Combine shredded pineapple, sugar, cinnamon stick, star anise, cloves and lemon juice in a large saucepan
Simmer the pineapple mixture over medium-low heat for about 30 minutes, stirring constantly. It will turn into a nice golden brown colour. You’ll know it’s ready when it is very thick and the pineapple pulp becomes a bit translucent.
Let the pineapple jam cool completely before handling. Discard cinnamon stick, star anise and cloves.
Sift the flour into a large mixing bowl. Add salt.
Cut the chilled butter into cubes and toss into flour. Use your hands to combine the butter and flour until the flour is crumbly.
Add the eggs and cold water to the dough.
Use your hands to knead the pastry dough till it forms into a ball. Do not over-knead.

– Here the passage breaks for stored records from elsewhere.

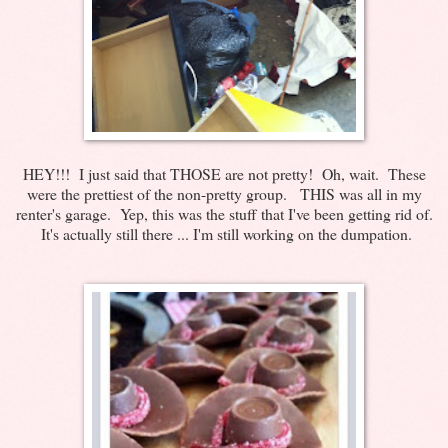
HEY!!! I just said that THOSE are not pretty! Oh, wait. These
were the prettiest of the non-pretty group. THIS was all in my
renter's garage. Yep, this was the stuff that I've been getting rid of.
It's actually still there ... I'm still working on the dumpation.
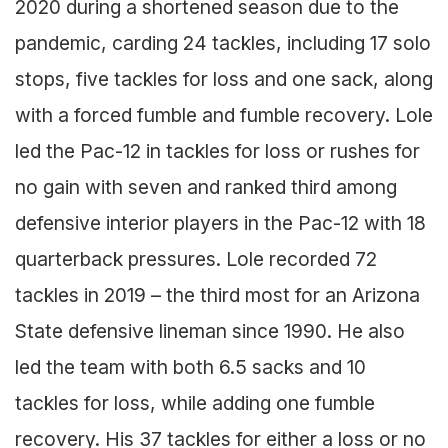
2020 during a shortened season due to the
pandemic, carding 24 tackles, including 17 solo
stops, five tackles for loss and one sack, along
with a forced fumble and fumble recovery. Lole
led the Pac-12 in tackles for loss or rushes for
no gain with seven and ranked third among
defensive interior players in the Pac-12 with 18
quarterback pressures. Lole recorded 72
tackles in 2019 – the third most for an Arizona
State defensive lineman since 1990. He also
led the team with both 6.5 sacks and 10
tackles for loss, while adding one fumble
recovery. His 37 tackles for either a loss or no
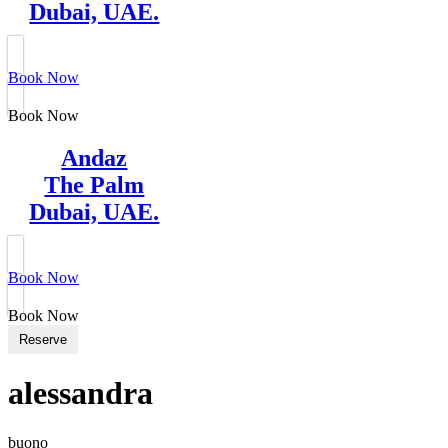
Dubai, UAE.
Book Now
Book Now
Andaz
The Palm
Dubai, UAE.
Book Now
Book Now
Reserve
alessandra
buono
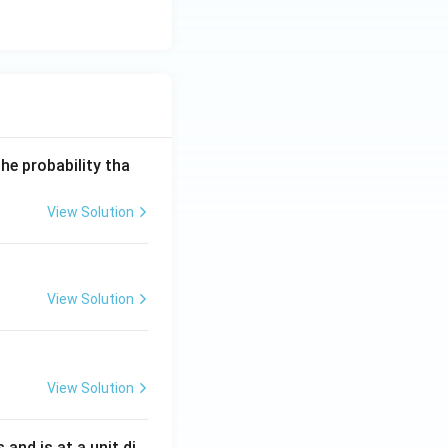
he probability tha
View Solution
View Solution
View Solution
s and is at a unit di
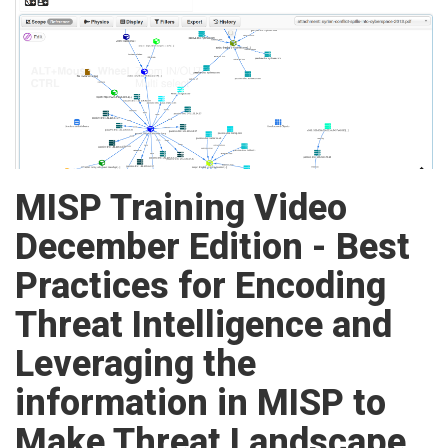
MISP Training Video
December Edition - Best
Practices for Encoding
Threat Intelligence and
Leveraging the
information in MISP to
Make Threat Landscape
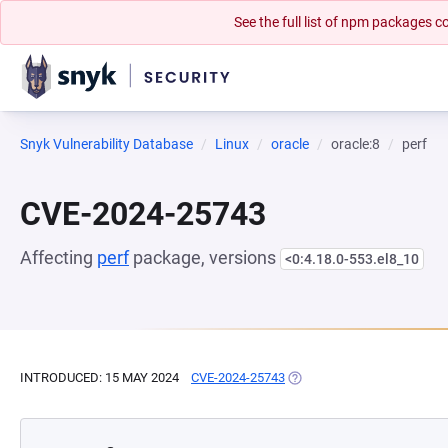
See the full list of npm packages
Snyk Vulnerability Database
Linux
oracle
oracle:8
perf
CVE-2024-25743
Affecting
perf
package, versions
<0:4.18.0-553.el8_10
INTRODUCED: 15 MAY 2024
CVE-2024-25743
(OPENS IN A NEW TAB)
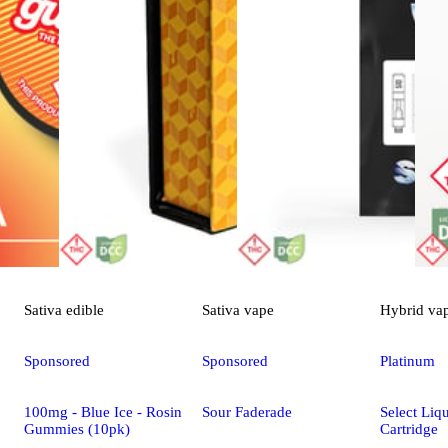
Sativa
edible
Sativa
vape
Hybrid
va
Sponsored
Sponsored
Platinum
100mg - Blue Ice - Rosin
Sour Faderade
Select Li
Gummies (10pk)
Cartridge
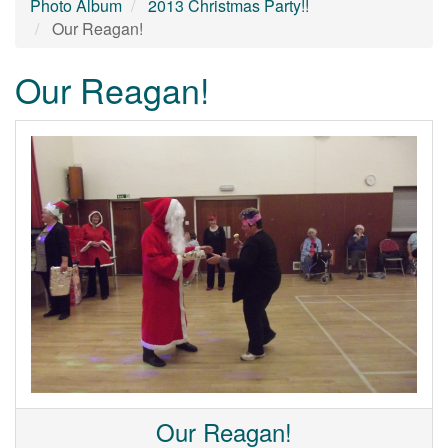
Photo Album
2013 Christmas Party!!
Our Reagan!
Our Reagan!
Our Reagan!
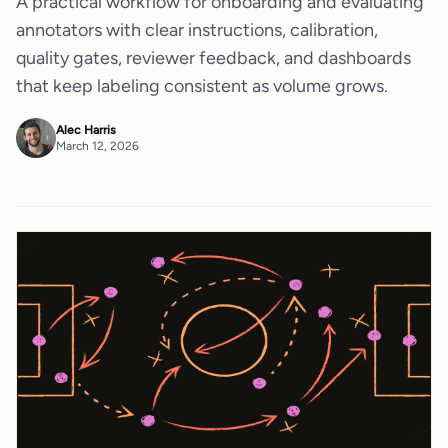
A practical workflow for onboarding and evaluating
annotators with clear instructions, calibration,
quality gates, reviewer feedback, and dashboards
that keep labeling consistent as volume grows.
Alec Harris
March 12, 2026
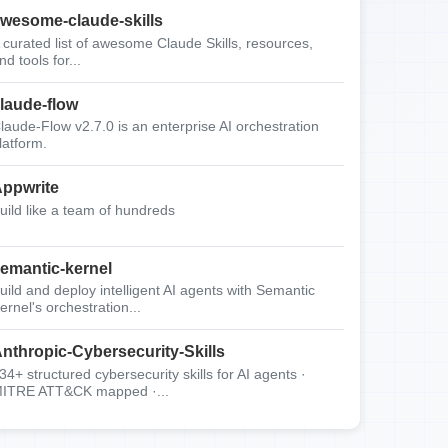
wesome-claude-skills
 curated list of awesome Claude Skills, resources,
nd tools for...
laude-flow
laude-Flow v2.7.0 is an enterprise AI orchestration
latform.
ppwrite
uild like a team of hundreds
emantic-kernel
uild and deploy intelligent AI agents with Semantic
ernel's orchestration...
nthropic-Cybersecurity-Skills
34+ structured cybersecurity skills for AI agents ·
ITRE ATT&CK mapped ·...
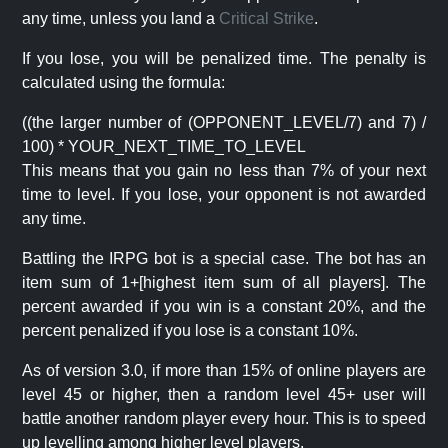
any time, unless you land a
Critical Strike
.
If you lose, you will be penalized time. The penalty is
calculated using the formula:
((the larger number of (OPPONENT_LEVEL/7) and 7) /
100) * YOUR_NEXT_TIME_TO_LEVEL
This means that you gain no less than 7% of your next
time to level. If you lose, your opponent is not awarded
any time.
Battling the IRPG bot is a special case. The bot has an
item sum of 1+[highest item sum of all players]. The
percent awarded if you win is a constant 20%, and the
percent penalized if you lose is a constant 10%.
As of version 3.0, if more than 15% of online players are
level 45 or higher, then a random level 45+ user will
battle another random player every hour. This is to speed
up levelling among higher level players.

Preheat oven to 350 degrees F.
Roll the pineapple jam into individual small balls. Set aside.
Roll out the dough to a ¼ inch thickness on a floured surface. Use a cookie cutter (1.5 to 2 inch diameter) to create rounds and place them on parchment paper over a baking sheet.
Make a divot in the center of each cookie, then nestle one pineapple jam ball in the middle.
Bake for 20 minutes.
Allow them to cool completely before indulging. Enjoy!